ProLitteris

Rechtliche Grundlage

Werke, welche für Menschen mit Behinderungen nicht oder nur unter erschwerenden Bedingungen sinnlich wahrgenommen werden können, dürfen in einer zugänglichen Form hergestellt und verbreitet werden. Die berechtigten Urheberinnen und Urhebern haben jedoch Anspruch auf eine Vergütung. Diese Vergütung kann nur von einer zugelassenen Urheberrechtsgesellschaft geltend gemacht werden.

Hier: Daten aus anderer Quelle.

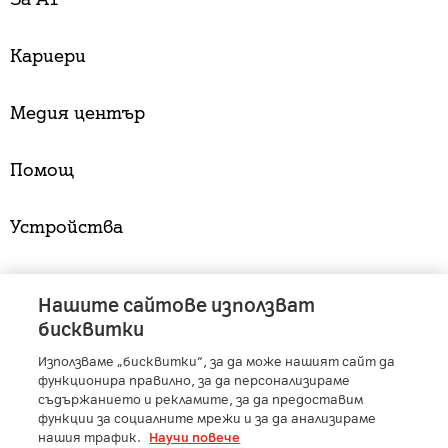
Кариери
Медия център
Помощ
Устройства
Услуги
Нашите сайтове използват
бисквитки
Използваме „бисквитки“, за да може нашият сайт да
A1 Austria
-
A1 Croatia
-
A1 Serbia
-
A1 Belarus
-
функционира правилно, за да персонализираме
A1 Bulgaria
-
A1 Macedonia
-
A1 Slovenia
-
съдържанието и рекламите, за да предоставим
A1 Digital
-
Member of A1 Group
функции за социалните мрежи и за да анализираме
нашия трафик.
Научи повече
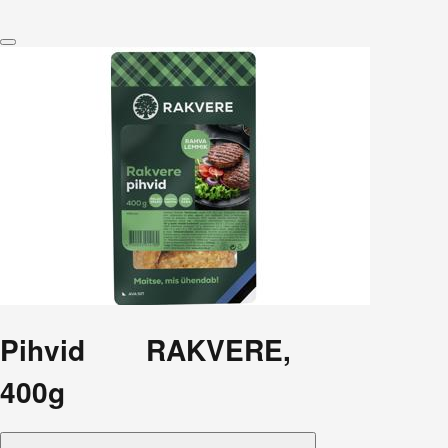
Pihvid RAKVERE,
400g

Grundsätzlich darf ein urheberrechtlich geschütztes Werk, d.h. ein Buch, eine Zeitung, eine Zeitschrift, ein Bild, eine Fotografie usw. nur dann öffentlich verwendet werden, wenn die Berechtigten, also die Urheberin, der Urheber, der Verlag oder sonst ein Rechtsinhaber, mit der entsprechenden Nutzung einverstanden sind. Dieser Grundsatz ist im Schweizerischen Urheberrechtsgesetz (URG), das seit dem 1. Juli 1993 in Kraft ist und im Jahre 2008 revidiert wurde, niedergelegt. Es gibt aber Verwendungen, bei denen der Einfluss der Berechtigten zugunsten der Allgemeinheit eingeschränkt wird. Dies betrifft auch das Vervielfältigen von Werken für Menschen mit Behinderungen: Artikel 24 c des Urheberrechtsgesetzes erlaubt das Herstellen und Verbreiten von Werken in einer für Menschen mit Behinderungen zugänglichen Form, wenn diese das Werk in seiner bereits veröffentlichten Form nicht oder nur unter erschwerenden Bedingungen sinnlich wahrnehmen können.
Für diese spezielle Verwendung haben die Berechtigten, d.h. die Urheberinnen, Urheber, Verlage etc., Anspruch auf eine Vergütung. Wie auch im Bereich des Eigengebrauchs dürfen die Vergütungen nicht direkt von den Berechtigten eingezogen werden. Sie müssen von einer Urheberrechtsgesellschaft, welche die für dieses Inkasso notwendige Bewilligung besitzt, geltend gemacht werden. Die ProLitteris hat diese Bewilligung erhalten und zwar vom Eidgenössischen Institut für Geistiges Eigentum.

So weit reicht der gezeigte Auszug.